Splitting by paragraph means that each natural segment in the source document is determined as a text unit.
Splitting by paragraph can be applied to the following situations:
the content of the source document is large, and the source document satisfies only one total document title without setting a plurality of primary titles subordinate to the document title. Or, the content of the source document is more, and a plurality of primary titles are set, but the content corresponding to each primary title is too long.

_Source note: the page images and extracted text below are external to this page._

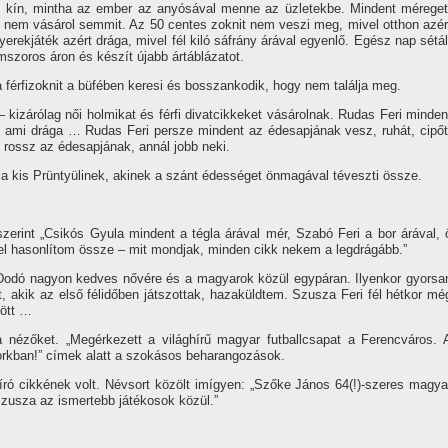
an kí­n, mintha az ember az anyósával menne az üzletekbe. Mindent méreget
-és nem vásárol semmit. Az 50 centes zoknit nem veszi meg, mivel otthon azér
yerekjáték azért drága, mivel fél kiló sáfrány árával egyenlő. Egész nap sétál
szoros áron és készí­t újabb ártáblázatot.
 a férfizoknit a büfében keresi és bosszankodik, hogy nem találja meg.
 kizárólag női holmikat és férfi divatcikkeket vásárolnak. Rudas Feri minden
 ami drága … Rudas Feri persze mindent az édesapjának vesz, ruhát, cipőt
 rossz az édesapjának, annál jobb neki.
a kis Prüntyülinek, akinek a szánt édességet önmagával téveszti össze.
erint „Csikós Gyula mindent a tégla árával mér, Szabó Feri a bor árával, 
mmel hasonlí­tom össze – mit mondjak, minden cikk nekem a legdrágább.”
 Dodó nagyon kedves nővére és a magyarok közül egypáran. Ilyenkor gyorsa
t, akik az első félidőben játszottak, hazaküldtem. Szusza Feri fél hétkor mé
zött …
 nézőket. „Megérkezett a világhí­rű magyar futballcsapat a Ferencváros. 
kban!” cí­mek alatt a szokásos beharangozások.
í­ró cikkének volt. Névsort közölt imí­gyen: „Szőke János 64(!)-szeres magya
Szusza az ismertebb játékosok közül.”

That is, in step S102, the number of characters included in the source document may be counted first to obtain the total number of characters of the source document, if the total number of characters of the source document is less than or equal to the preset first character number threshold, it is determined that the source document is not applicable to the splitting rule of splitting according to paragraphs, if the total number of characters of the source document is greater than the preset first character number threshold, it is continuously determined whether the source document is provided with a first-class header, and it is determined whether the number of characters of the content corresponding to each first-class header of the source document is greater than the second character number threshold.
If the total number of characters of the source document is larger than the first character number threshold value, and the source document is not provided with the first-level titles, or the total number of characters of the source document is larger than the first character number threshold value, the source document is provided with the first-level titles, but the number of characters of the content corresponding to each first-level title is larger than the second character number, the source document is judged to be suitable for the paragraph splitting rule. Then, in step S102, each natural piece of the source document is identified and extracted one by one, and each extracted natural piece is determined as one text unit.
If the two conditions are not met, judging that the source document is not suitable for the splitting rule of splitting according to paragraphs.
Splitting according to the titles means that the content corresponding to each primary title in the source document is determined as a text unit.
Referring to fig. 2, a source document may be provided with a plurality of subordinate primary headings in addition to the general document title (e.g., "XX business description" in fig. 2), each primary heading corresponding to the content of an aspect of the source document, for example, the primary headings in fig. 2 have "business profile", "business process", "required material", "notice", etc.
After detecting that the source document has set a plurality of first-level titles in a style similar to that of fig. 2, the rule of splitting by title may be directly applied to the source document, and at this time, the specific implementation process of step S102 may be:
firstly, recognizing each primary title of a source document one by one, and then determining the text content corresponding to each primary title as a text unit.
The text content corresponding to one primary title may be understood as the text content from the one primary title to the next primary title. For the last first-level title in the source document, all the text contents from the first-level title to the end of the source document belong to the text content corresponding to the last first-level title of the source document.
Taking fig. 2 as an example, for the primary heading "service profile", the text content between "service profile" and "transaction flow" may be determined as a text unit corresponding to the primary heading "service profile".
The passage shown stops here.